=== Exercise brief ===
Which lines run from the line with "Enumerate the UI" through the line with "Output each element" in the entries below? Print them exactly, both ends included, and nothing more.

=== Dataset ===
______

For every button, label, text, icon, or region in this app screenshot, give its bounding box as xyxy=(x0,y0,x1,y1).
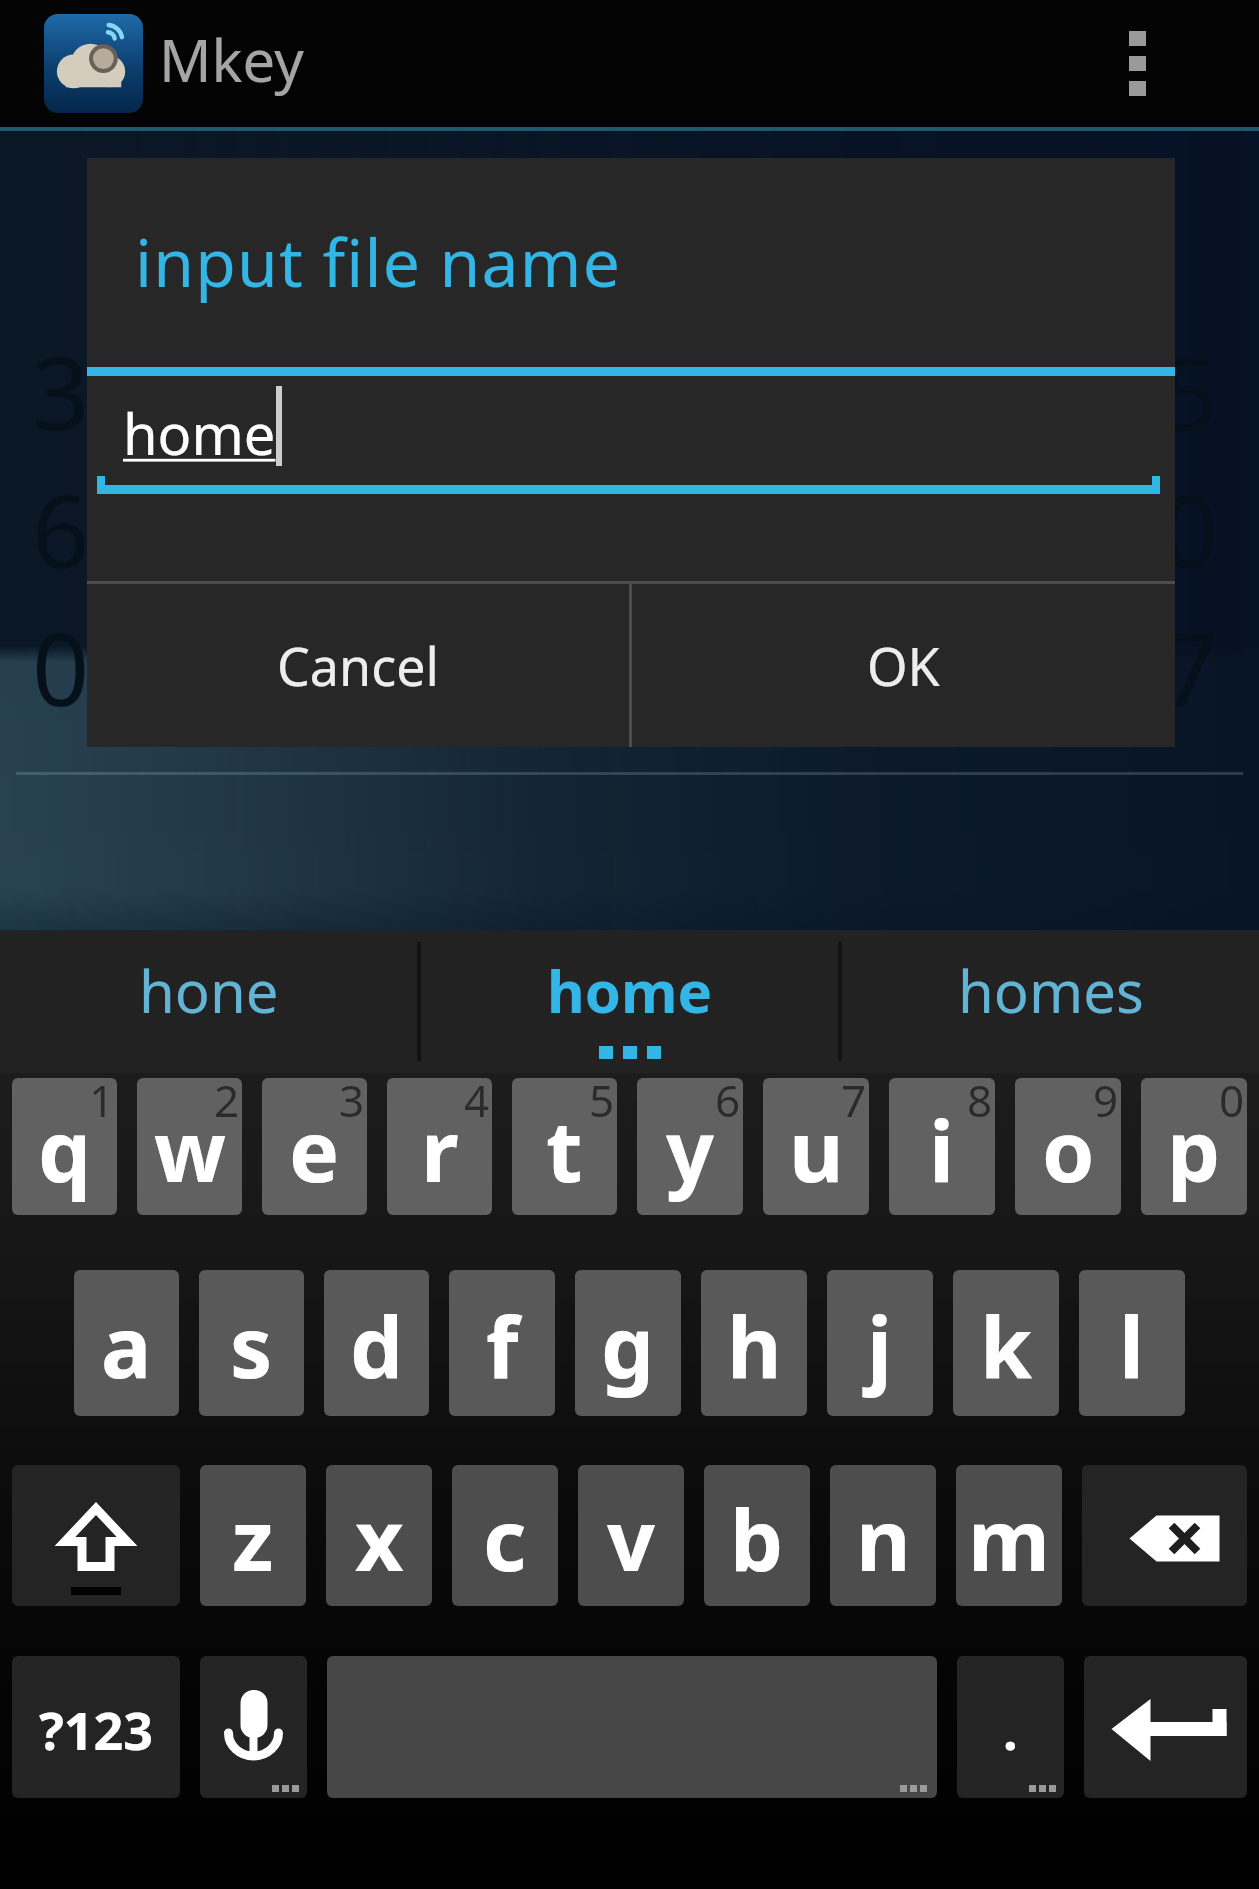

______

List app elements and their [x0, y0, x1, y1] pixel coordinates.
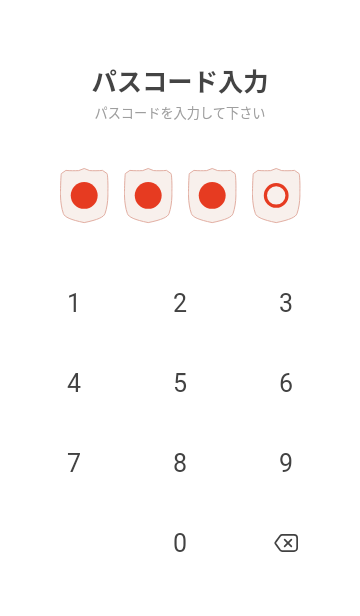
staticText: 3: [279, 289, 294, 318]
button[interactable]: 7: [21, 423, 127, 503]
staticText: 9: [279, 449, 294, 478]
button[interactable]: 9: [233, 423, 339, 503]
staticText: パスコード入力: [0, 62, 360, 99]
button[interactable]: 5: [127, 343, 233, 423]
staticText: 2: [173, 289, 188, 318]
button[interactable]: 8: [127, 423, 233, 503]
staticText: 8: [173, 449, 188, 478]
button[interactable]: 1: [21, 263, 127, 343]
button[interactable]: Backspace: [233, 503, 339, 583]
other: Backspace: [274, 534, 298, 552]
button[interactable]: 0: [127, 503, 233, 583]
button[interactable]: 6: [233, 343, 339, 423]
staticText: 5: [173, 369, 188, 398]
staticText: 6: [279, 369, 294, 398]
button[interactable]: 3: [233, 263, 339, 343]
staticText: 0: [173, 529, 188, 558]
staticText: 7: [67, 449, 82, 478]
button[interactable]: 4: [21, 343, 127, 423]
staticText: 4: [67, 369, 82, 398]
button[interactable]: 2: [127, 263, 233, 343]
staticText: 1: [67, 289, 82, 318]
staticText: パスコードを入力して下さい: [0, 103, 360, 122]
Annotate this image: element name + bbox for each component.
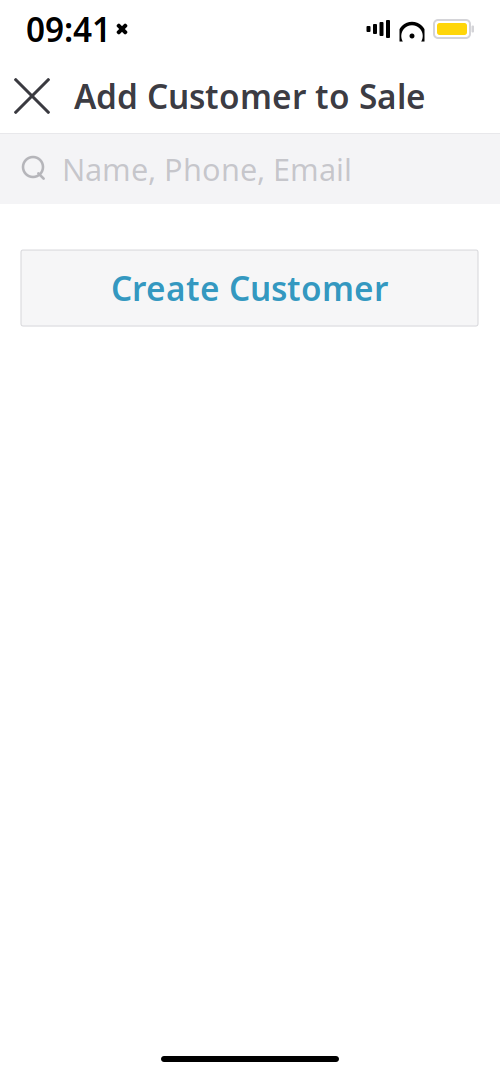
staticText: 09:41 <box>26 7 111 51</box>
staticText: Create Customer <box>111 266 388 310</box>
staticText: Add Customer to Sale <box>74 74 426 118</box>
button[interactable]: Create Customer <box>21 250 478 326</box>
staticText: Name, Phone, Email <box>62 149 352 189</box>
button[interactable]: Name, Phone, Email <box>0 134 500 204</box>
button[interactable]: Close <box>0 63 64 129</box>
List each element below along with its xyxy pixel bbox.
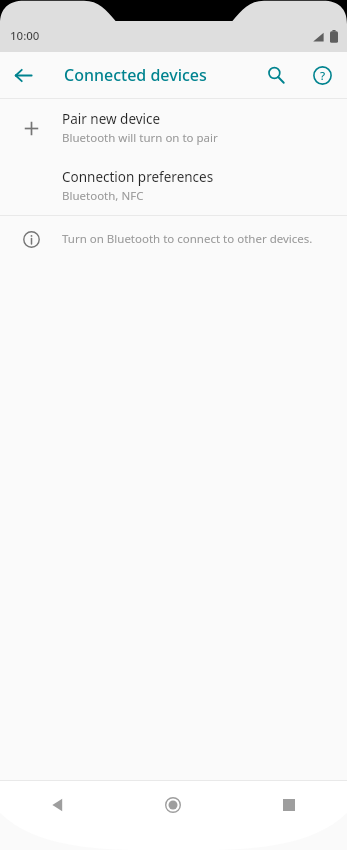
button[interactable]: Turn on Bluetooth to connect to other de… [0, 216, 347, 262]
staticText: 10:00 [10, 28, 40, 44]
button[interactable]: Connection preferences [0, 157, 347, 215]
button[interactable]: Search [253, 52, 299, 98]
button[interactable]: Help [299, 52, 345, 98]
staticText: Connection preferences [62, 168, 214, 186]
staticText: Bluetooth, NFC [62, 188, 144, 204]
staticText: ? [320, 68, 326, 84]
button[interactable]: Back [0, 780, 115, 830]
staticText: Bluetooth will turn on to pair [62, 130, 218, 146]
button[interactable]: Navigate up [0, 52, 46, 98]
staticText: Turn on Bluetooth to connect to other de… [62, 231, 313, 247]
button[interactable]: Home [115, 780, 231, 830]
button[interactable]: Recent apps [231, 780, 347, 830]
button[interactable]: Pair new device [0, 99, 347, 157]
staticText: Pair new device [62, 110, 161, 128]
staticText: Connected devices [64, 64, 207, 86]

______

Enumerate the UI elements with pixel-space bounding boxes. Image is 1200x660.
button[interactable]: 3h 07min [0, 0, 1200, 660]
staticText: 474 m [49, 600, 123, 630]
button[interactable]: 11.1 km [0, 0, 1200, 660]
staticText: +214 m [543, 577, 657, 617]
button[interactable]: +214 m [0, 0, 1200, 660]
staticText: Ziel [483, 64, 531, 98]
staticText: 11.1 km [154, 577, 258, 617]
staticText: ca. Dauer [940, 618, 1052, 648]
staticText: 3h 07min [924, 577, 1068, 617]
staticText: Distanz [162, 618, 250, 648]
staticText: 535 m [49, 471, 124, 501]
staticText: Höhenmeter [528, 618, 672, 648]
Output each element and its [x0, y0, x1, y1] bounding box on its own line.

______

=== Solution ===
Enumerate the UI elements with pixel-space bounding boxes. Image is 1200x660.
button[interactable]: 3h 07min [0, 0, 1200, 660]
staticText: 474 m [49, 600, 123, 630]
button[interactable]: 11.1 km [0, 0, 1200, 660]
staticText: +214 m [543, 577, 657, 617]
button[interactable]: +214 m [0, 0, 1200, 660]
staticText: Ziel [483, 64, 531, 98]
staticText: 11.1 km [154, 577, 258, 617]
staticText: ca. Dauer [940, 618, 1052, 648]
staticText: 3h 07min [924, 577, 1068, 617]
staticText: Distanz [162, 618, 250, 648]
staticText: 535 m [49, 471, 124, 501]
staticText: Höhenmeter [528, 618, 672, 648]
Output each element and its [x0, y0, x1, y1] bounding box on its own line.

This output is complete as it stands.